What is needed
Each line of the entries below that includes "piso" belongs in your answer.

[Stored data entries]
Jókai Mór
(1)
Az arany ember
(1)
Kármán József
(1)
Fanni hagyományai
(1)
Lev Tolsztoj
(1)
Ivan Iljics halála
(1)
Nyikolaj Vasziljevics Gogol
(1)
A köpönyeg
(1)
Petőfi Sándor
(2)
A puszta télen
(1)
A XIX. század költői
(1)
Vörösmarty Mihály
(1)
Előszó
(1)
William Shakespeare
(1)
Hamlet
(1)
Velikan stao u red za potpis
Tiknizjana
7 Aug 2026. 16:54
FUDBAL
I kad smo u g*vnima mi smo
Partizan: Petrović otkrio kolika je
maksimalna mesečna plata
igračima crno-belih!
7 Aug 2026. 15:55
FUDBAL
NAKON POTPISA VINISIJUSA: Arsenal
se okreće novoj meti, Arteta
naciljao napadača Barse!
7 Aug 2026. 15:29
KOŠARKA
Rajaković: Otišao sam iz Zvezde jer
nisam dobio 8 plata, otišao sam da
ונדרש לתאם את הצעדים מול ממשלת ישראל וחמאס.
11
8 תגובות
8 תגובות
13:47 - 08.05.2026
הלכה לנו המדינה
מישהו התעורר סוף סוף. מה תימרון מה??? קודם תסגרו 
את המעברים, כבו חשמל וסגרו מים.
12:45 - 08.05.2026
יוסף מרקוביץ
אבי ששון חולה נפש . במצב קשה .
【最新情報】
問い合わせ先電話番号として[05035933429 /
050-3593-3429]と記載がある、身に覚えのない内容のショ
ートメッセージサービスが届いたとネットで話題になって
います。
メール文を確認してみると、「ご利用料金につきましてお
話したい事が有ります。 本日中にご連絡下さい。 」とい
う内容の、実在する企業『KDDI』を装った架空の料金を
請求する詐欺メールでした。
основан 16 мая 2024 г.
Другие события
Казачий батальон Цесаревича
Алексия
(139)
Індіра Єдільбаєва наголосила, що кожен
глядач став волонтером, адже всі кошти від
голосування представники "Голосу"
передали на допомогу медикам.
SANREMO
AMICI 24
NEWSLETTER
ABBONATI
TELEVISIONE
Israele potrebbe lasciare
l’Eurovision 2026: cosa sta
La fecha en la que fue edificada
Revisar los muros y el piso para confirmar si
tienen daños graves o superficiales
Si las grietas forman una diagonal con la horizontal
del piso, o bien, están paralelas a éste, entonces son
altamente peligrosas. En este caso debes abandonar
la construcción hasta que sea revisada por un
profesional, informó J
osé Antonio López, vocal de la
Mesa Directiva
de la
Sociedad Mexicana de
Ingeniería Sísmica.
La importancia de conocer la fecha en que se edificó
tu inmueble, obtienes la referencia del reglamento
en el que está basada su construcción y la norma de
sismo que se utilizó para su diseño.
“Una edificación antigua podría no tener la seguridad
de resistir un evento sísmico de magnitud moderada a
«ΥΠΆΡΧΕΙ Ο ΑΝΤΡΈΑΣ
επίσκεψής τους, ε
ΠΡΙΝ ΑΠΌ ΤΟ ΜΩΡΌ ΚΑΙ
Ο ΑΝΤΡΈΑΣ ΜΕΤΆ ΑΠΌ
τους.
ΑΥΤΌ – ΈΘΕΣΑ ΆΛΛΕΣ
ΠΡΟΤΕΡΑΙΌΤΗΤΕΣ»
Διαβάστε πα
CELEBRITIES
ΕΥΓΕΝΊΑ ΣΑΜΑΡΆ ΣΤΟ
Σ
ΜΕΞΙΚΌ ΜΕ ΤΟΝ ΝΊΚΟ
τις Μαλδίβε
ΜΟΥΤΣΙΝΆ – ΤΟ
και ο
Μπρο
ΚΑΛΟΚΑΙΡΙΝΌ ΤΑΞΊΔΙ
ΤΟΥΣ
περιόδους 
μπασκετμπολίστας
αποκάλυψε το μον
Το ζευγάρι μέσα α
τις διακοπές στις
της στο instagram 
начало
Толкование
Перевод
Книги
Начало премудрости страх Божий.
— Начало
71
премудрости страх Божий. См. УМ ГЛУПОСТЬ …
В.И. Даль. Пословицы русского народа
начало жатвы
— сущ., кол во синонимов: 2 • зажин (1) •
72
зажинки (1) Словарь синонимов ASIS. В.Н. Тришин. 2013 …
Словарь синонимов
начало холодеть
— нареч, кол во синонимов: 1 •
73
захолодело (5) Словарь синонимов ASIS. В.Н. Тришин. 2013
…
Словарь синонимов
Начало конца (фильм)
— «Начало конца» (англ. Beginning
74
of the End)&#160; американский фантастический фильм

Exercise output
Revisar los muros y el piso para confirmar si
del piso, o bien, están paralelas a éste, entonces son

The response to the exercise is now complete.